Collected data:
☆ ☆ ☆ ☆
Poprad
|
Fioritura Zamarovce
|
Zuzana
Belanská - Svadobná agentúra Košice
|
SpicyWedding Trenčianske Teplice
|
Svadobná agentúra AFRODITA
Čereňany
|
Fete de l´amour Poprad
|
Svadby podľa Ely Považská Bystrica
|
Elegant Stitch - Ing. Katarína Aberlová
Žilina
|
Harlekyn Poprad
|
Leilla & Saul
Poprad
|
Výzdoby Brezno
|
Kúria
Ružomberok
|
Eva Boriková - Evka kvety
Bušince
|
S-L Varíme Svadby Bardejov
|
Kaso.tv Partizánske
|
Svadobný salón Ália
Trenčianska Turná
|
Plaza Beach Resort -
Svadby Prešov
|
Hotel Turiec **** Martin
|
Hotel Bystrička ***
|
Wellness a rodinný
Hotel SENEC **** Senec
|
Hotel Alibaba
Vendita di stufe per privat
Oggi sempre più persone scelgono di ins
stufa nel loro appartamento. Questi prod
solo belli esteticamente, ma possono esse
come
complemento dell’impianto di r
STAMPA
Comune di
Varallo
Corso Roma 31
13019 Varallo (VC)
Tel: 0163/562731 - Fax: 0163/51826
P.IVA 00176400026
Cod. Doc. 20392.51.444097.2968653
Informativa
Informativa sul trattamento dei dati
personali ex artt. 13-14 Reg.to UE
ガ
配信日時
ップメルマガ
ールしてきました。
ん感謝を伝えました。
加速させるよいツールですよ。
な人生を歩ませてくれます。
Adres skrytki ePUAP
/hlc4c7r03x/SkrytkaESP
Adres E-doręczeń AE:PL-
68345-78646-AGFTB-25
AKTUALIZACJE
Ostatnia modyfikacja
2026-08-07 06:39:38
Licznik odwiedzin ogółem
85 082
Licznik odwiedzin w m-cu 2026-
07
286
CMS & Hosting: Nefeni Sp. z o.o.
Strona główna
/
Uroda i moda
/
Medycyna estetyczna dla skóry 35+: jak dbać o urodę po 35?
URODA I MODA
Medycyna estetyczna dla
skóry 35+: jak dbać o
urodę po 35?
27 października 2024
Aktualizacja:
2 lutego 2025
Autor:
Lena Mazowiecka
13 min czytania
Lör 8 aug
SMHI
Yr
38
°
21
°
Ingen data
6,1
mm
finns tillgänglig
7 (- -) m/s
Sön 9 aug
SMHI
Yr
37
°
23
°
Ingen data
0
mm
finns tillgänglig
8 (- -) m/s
☆ ☆ ☆ ☆
For the records above, give the number of lines that include the string "Poprad", with nothing added.

4